Black & Green Celebrates 17th Anniversary with New Issue of Its Review

by

Fifth Estate # 398, Summer, 2017

a review of
Black and Green Review #4, Winter 2016 BlackAndGreenPress.org, 214 pp., $10

Kevin Tucker started the Black and Green Network in 2000 to create a centralized place where green anarchist and anarcho-primitivist projects, both nationally and internationally, could connect. After years of successful gatherings, Tucker launched Black and Green Review (BGAR) which he co-edits with five others.

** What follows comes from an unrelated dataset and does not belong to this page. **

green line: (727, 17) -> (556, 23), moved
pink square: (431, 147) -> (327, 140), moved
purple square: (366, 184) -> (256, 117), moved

The magazine’s Cassandra-like warnings about the collapse of eco-systems appear closer than ever, but BGAR doesn’t take pleasure in what they and others predicted. Tucker writes, “We are fighting to defend and foster wild existence through grounding within passionate resistance.”

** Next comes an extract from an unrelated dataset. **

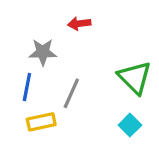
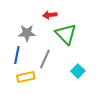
green triangle: (135, 78) -> (66, 34), moved
cyan square: (130, 125) -> (78, 71), moved

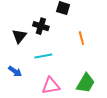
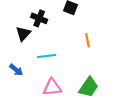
black cross: (41, 26) -> (39, 18), moved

This battle is expressed admirably in BAGR #4 with a strong opening editorial by Tucker where he frighteningly says we are “…at the end of this dying civilization.” No more time for empty discussions. We know the enemy, he tells us.

Grim. Why bother with anything if we’re all doomed to a planet burned to a crisp and overcome by rising tides? The writers inside BAGR aren’t giving up. In the “Field Notes from the Primal War” section, they chronicle the campaigns against the carnage that civilization and technology has created including articles about struggles against pipelines.

The interesting “Discussions” sections features essays by Tucker and one by Zerzan, “Meaning in the Age of Nihilism,” along with Ian Smith and Sine Cultis. There are “Essays” and “Reviews” sections giving expression to both the depth of despair, but also a willingness to fight it out to the end; hopefully not the planet’s.